[[ Data provided open ]]

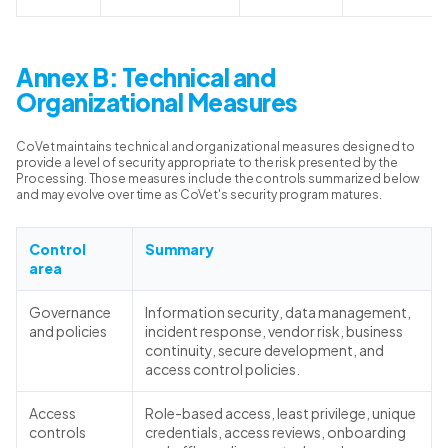
Annex B: Technical and
Organizational Measures
CoVet maintains technical and organizational measures designed to
provide a level of security appropriate to the risk presented by the
Processing. Those measures include the controls summarized below
and may evolve over time as CoVet's security program matures.
Control
Summary
area
Governance
Information security, data management,
and policies
incident response, vendor risk, business
continuity, secure development, and
access control policies.
Access
Role-based access, least privilege, unique
controls
credentials, access reviews, onboarding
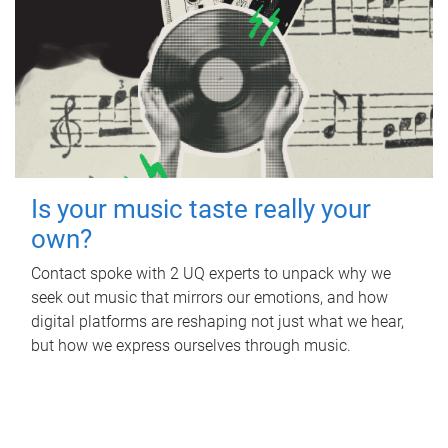
Is your music taste really your
own?
Contact spoke with 2 UQ experts to unpack why we
seek out music that mirrors our emotions, and how
digital platforms are reshaping not just what we hear,
but how we express ourselves through music.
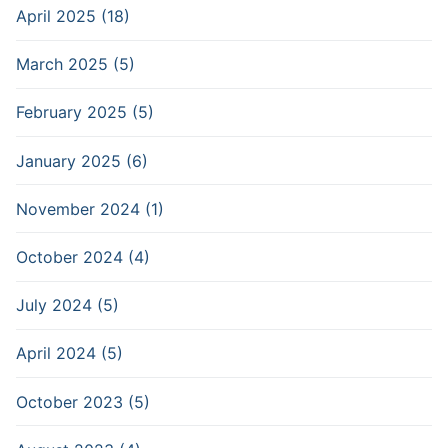
April 2025 (18)
March 2025 (5)
February 2025 (5)
January 2025 (6)
November 2024 (1)
October 2024 (4)
July 2024 (5)
April 2024 (5)
October 2023 (5)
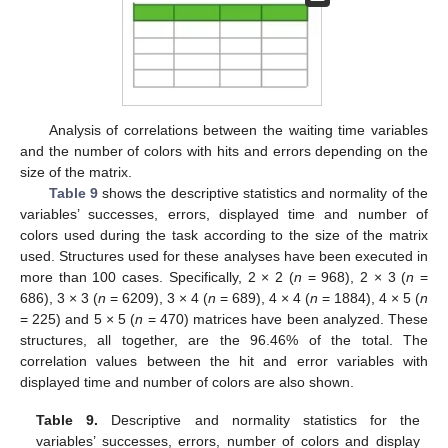
Analysis of correlations between the waiting time variables
and the number of colors with hits and errors depending on the
size of the matrix.
Table 9
shows the descriptive statistics and normality of the
variables’ successes, errors, displayed time and number of
colors used during the task according to the size of the matrix
used. Structures used for these analyses have been executed in
more than 100 cases. Specifically, 2 × 2 (
n
= 968), 2 × 3 (
n
=
686), 3 × 3 (
n
= 6209), 3 × 4 (
n
= 689), 4 × 4 (
n
= 1884), 4 × 5 (
n
= 225) and 5 × 5 (
n
= 470) matrices have been analyzed. These
structures, all together, are the 96.46% of the total. The
correlation values between the hit and error variables with
displayed time and number of colors are also shown.
Table 9.
Descriptive and normality statistics for the
variables’ successes, errors, number of colors and display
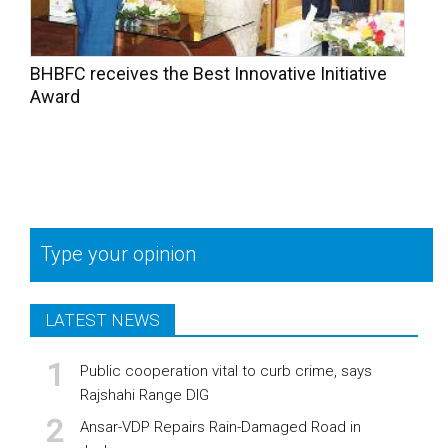
BHBFC receives the Best Innovative Initiative
Award
Type your opinion
LATEST NEWS
Public cooperation vital to curb crime, says
Rajshahi Range DIG
Ansar-VDP Repairs Rain-Damaged Road in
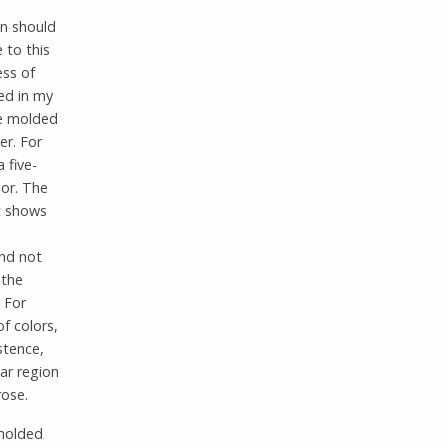
on should
 to this
ess of
sed in my
re molded
er. For
 five-
lor. The
It shows
nd not
 the
 For
f colors,
stence,
ar region
rose.
 molded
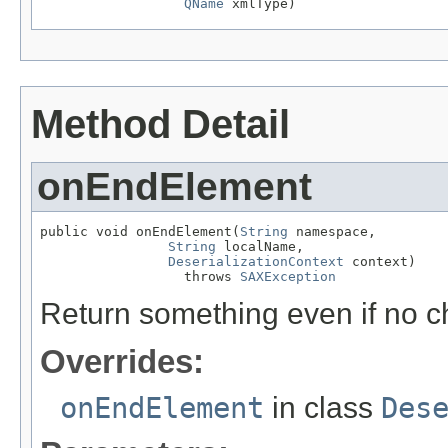
QName
 xmlType)
Method Detail
onEndElement
public void onEndElement(
String
 namespace,

String
 localName,

DeserializationContext
 context)

                  throws 
SAXException
Return something even if no c
Overrides:
onEndElement
in class
Des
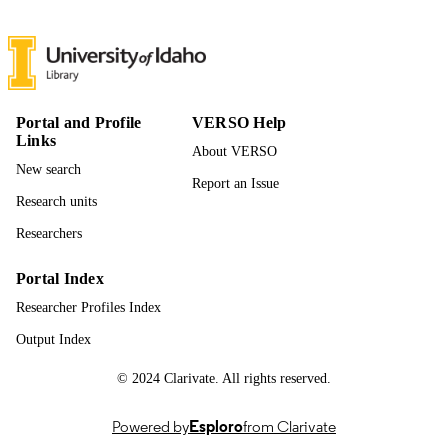
(https://ror.org/04k7dar27) United Sta
Geological Survey
(https://ror.org/035a68863)
996894967901851
IDENTIFIERS
Idaho Cooperative Fish and Wildlife Rese
ACADEMIC
Portal and Profile
VERSO Help
Unit; Fish and Wildlife Sciences
Links
UNIT
About VERSO
New search
English
LANGUAGE
Report an Issue
Research units
Dataset
RESOURCE
Researchers
TYPE
Portal Index
Researcher Profiles Index
Output Index
© 2024 Clarivate. All rights reserved.
Powered by
Esploro
from Clarivate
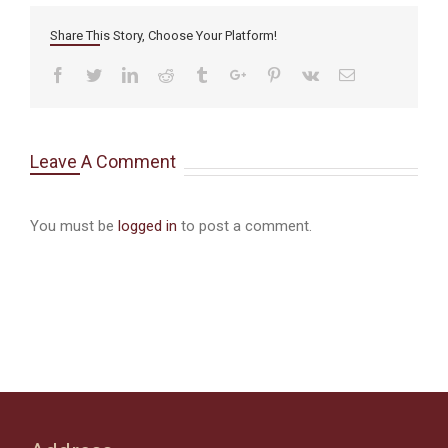
Share This Story, Choose Your Platform!
Facebook
Twitter
Linkedin
Reddit
Tumblr
Google+
Pinterest
Vk
Email
Leave A Comment
You must be
logged in
to post a comment.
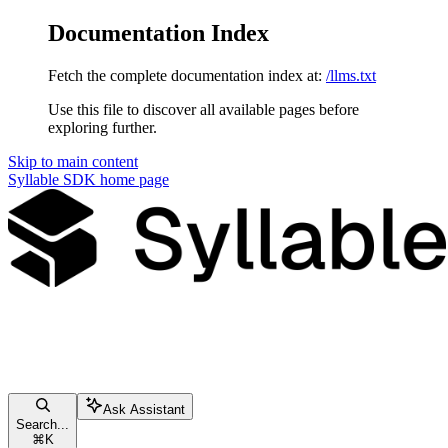
Documentation Index
Fetch the complete documentation index at:
/llms.txt
Use this file to discover all available pages before
exploring further.
Skip to main content
Syllable SDK
home page
Ask Assistant
Search...
⌘
K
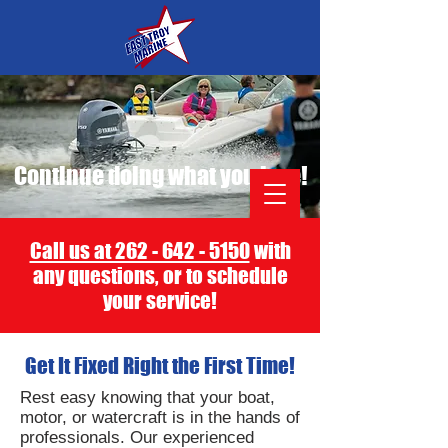
Continue doing what you love!
Call us at 262 - 642 - 5150
with
any questions, or to schedule
your service!
Get It Fixed Right the First Time!
Rest easy knowing that your boat,
motor, or watercraft is in the hands of
professionals.
Our experienced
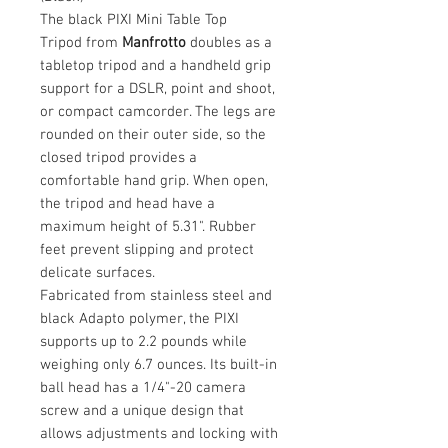
The black PIXI Mini Table Top
Tripod from
Manfrotto
doubles as a
tabletop tripod and a handheld grip
support for a DSLR, point and shoot,
or compact camcorder. The legs are
rounded on their outer side, so the
closed tripod provides a
comfortable hand grip. When open,
the tripod and head have a
maximum height of 5.31". Rubber
feet prevent slipping and protect
delicate surfaces.
Fabricated from stainless steel and
black Adapto polymer, the PIXI
supports up to 2.2 pounds while
weighing only 6.7 ounces. Its built-in
ball head has a 1/4"-20 camera
screw and a unique design that
allows adjustments and locking with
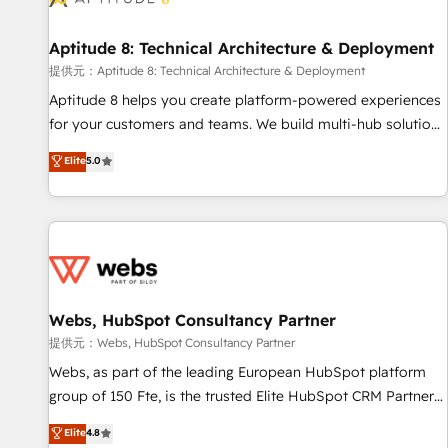
that deliver impactful results. Our mission is to empower
you to unlock HubSpot’s full potential—faster. Through
Aptitude 8: Technical Architecture & Deployment
expert training, unmatched responsiveness, and ongoing
support, we equip your team to adopt new systems with
提供元：Aptitude 8: Technical Architecture & Deployment
confidence and achieve a unified, data-driven approach to
Aptitude 8 helps you create platform-powered experiences
customer engagement.
for your customers and teams. We build multi-hub solutions
and orchestrate operations across your entire tech stack.
Elite
5.0
Aptitude 8 is trusted by top brands such as Lenovo,
Bluetooth, International Sports Sciences Association, SXSW,
Notion, Soundcloud, American Nurses Association,
Randstad, Uber Freight, and HubSpot itself. We have the
largest technical consulting team of any HubSpot partner
and expertise across operational strategy, business-first
process building, system integration, custom development,
Webs, HubSpot Consultancy Partner
and extensibility. When you work with Aptitude 8, you get a
提供元：Webs, HubSpot Consultancy Partner
team – not an individual – with embedded consulting,
Webs, as part of the leading European HubSpot platform
strategy, development, and project management. We have
group of 150 Fte, is the trusted Elite HubSpot CRM Partner
100% US-based, FTE team members. We offer project-
offering you a roadmap on maximizing EBITDA and
Elite
4.8
based and managed services engagements that include
achieving Commercial Excellence. With our targeted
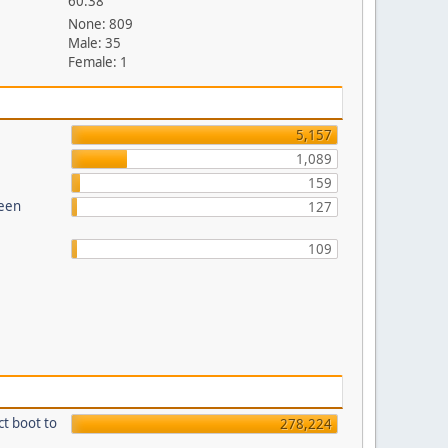
60.38
None: 809
Male: 35
Female: 1
5,157
1,089
159
reen
127
109
ct boot to
278,224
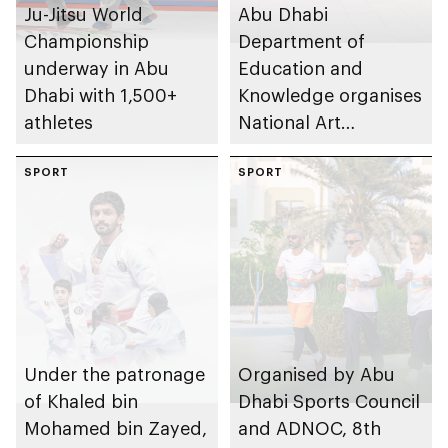
Ju-Jitsu World
Abu Dhabi
Championship
Department of
underway in Abu
Education and
Dhabi with 1,500+
Knowledge organises
athletes
National Art
Expressions Gallery
SPORT
as part of Frontliners
SPORT
Tribute Initiative
Under the patronage
Organised by Abu
of Khaled bin
Dhabi Sports Council
Mohamed bin Zayed,
and ADNOC, 8th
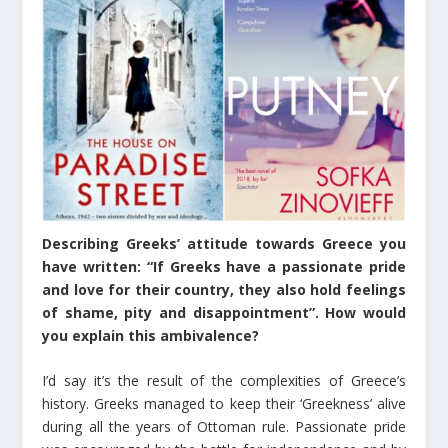
Describing Greeks’ attitude towards Greece you
have written: “If Greeks have a passionate pride
and love for their country, they also hold feelings
of shame, pity and disappointment”. How would
you explain this ambivalence?
I’d say it’s the result of the complexities of Greece’s
history. Greeks managed to keep their ‘Greekness’ alive
during all the years of Ottoman rule. Passionate pride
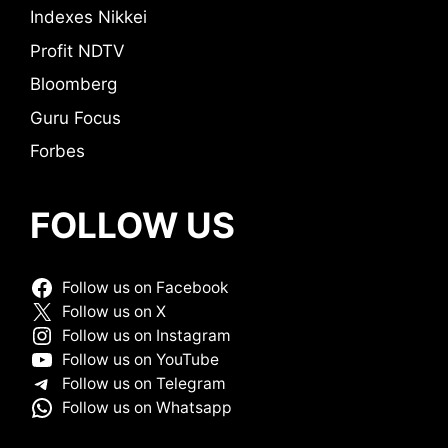
Indexes Nikkei
Profit NDTV
Bloomberg
Guru Focus
Forbes
FOLLOW US
Follow us on Facebook
Follow us on X
Follow us on Instagram
Follow us on YouTube
Follow us on Telegram
Follow us on Whatsapp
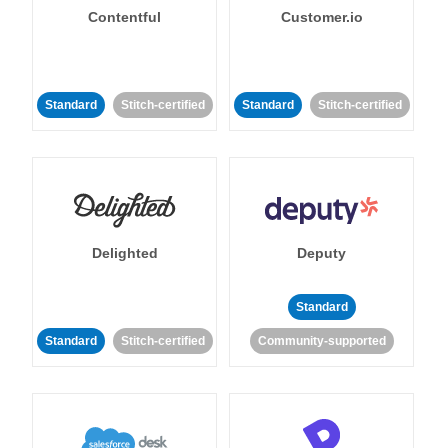
Contentful
Customer.io
Standard
Stitch-certified
Standard
Stitch-certified
Delighted
Deputy
Standard
Standard
Stitch-certified
Community-supported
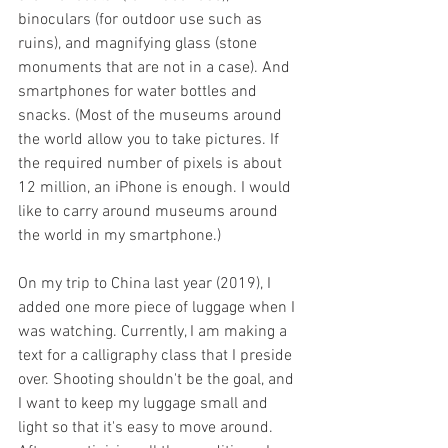
binoculars (for outdoor use such as 
ruins), and magnifying glass (stone 
monuments that are not in a case). And 
smartphones for water bottles and 
snacks. (Most of the museums around 
the world allow you to take pictures. If 
the required number of pixels is about 
12 million, an iPhone is enough. I would 
like to carry around museums around 
the world in my smartphone.) 
On my trip to China last year (2019), I 
added one more piece of luggage when I 
was watching. Currently, I am making a 
text for a calligraphy class that I preside 
over. Shooting shouldn't be the goal, and 
I want to keep my luggage small and 
light so that it's easy to move around. 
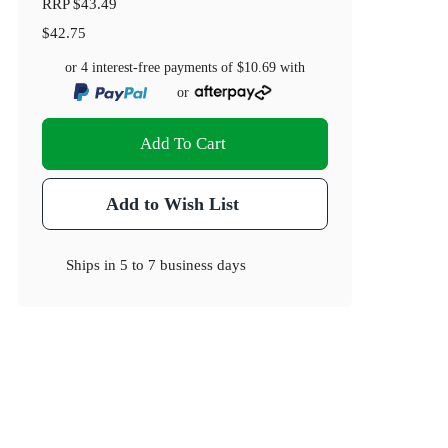
RRP
$43.49
$42.75
or 4 interest-free payments of
$10.69
with
or
Add To Cart
Add to Wish List
Ships in
5 to 7 business days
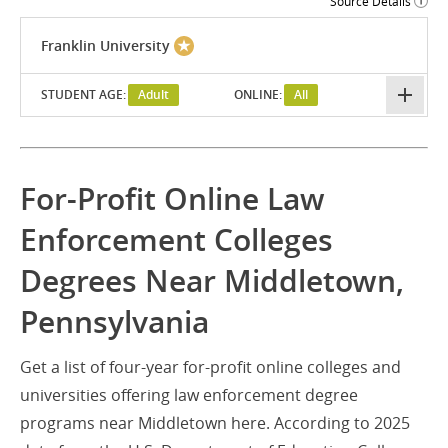
Source Details
Franklin University
STUDENT AGE:
Adult
ONLINE:
All
For-Profit Online Law
Enforcement Colleges
Degrees Near Middletown,
Pennsylvania
Get a list of four-year for-profit online colleges and
universities offering law enforcement degree
programs near Middletown here. According to 2025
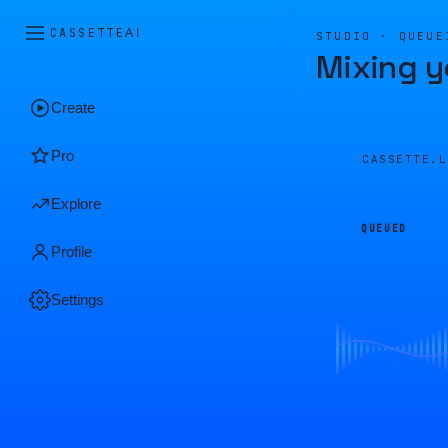
CASSETTE
AI
STUDIO · QUEUE
Mixing y
Create
Pro
CASSETTE.
Explore
QUEUED
Profile
Settings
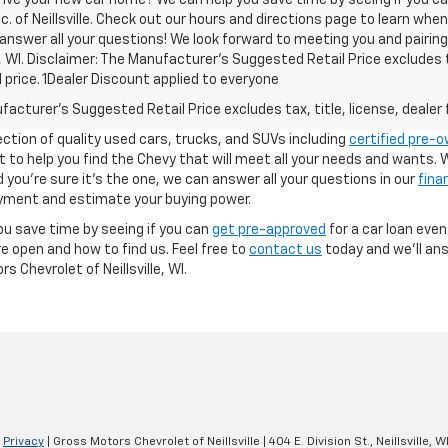
c. of Neillsville. Check out our hours and directions page to learn whe
 answer all your questions! We look forward to meeting you and pairin
le, WI. Disclaimer: The Manufacturer’s Suggested Retail Price excludes 
l price. 1Dealer Discount applied to everyone
acturer's Suggested Retail Price excludes tax, title, license, dealer 
ection of quality used cars, trucks, and SUVs including
certified pre-
ant to help you find the Chevy that will meet all your needs and wants
you're sure it's the one, we can answer all your questions in our
fina
yment and estimate your buying power.
ou save time by seeing if you can
get pre-approved
for a car loan even
e open and how to find us. Feel free to
contact us
today and we'll ans
 Chevrolet of Neillsville, WI.
|
Privacy
| Gross Motors Chevrolet of Neillsville
|
404 E. Division St.,
Neillsville,
W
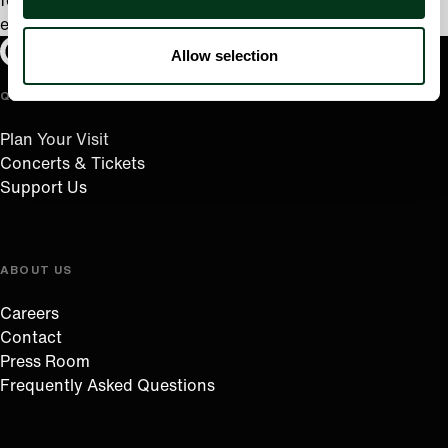
forward to relocating to the Pacific Northwest and
exploring Oregon’s scenic disc golf courses.
Oregon Symphony footer
Oregon Symphony
Allow selection
QUICK LINKS
Plan Your Visit
Concerts & Tickets
Support Us
ABOUT US
Careers
Contact
Press Room
Frequently Asked Questions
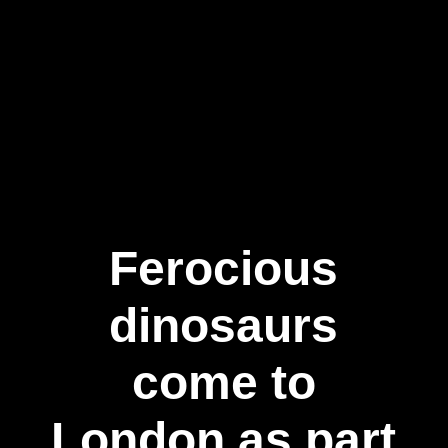
Ferocious
dinosaurs
come to
London as part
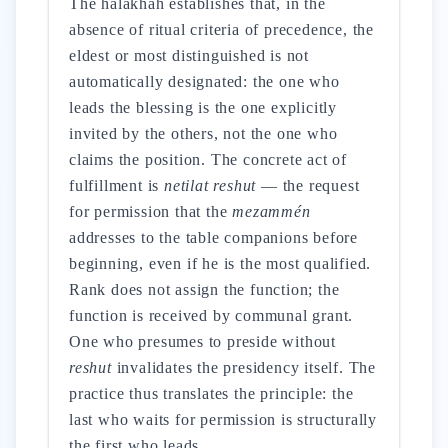
The halakhah establishes that, in the
absence of ritual criteria of precedence, the
eldest or most distinguished is not
automatically designated: the one who
leads the blessing is the one explicitly
invited by the others, not the one who
claims the position. The concrete act of
fulfillment is
netilat reshut
— the request
for permission that the
mezammén
addresses to the table companions before
beginning, even if he is the most qualified.
Rank does not assign the function; the
function is received by communal grant.
One who presumes to preside without
reshut
invalidates the presidency itself. The
practice thus translates the principle: the
last who waits for permission is structurally
the first who leads.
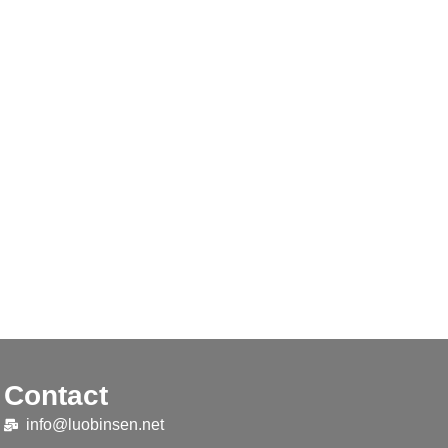
Contact
info@luobinsen.net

[[ Data provided closed ]]

◆ Assignment ◆
Scan the records above and report every line with the string "normality".

◆ Response for this exercise ◆
shows the descriptive statistics and normality of the
Descriptive and normality statistics for the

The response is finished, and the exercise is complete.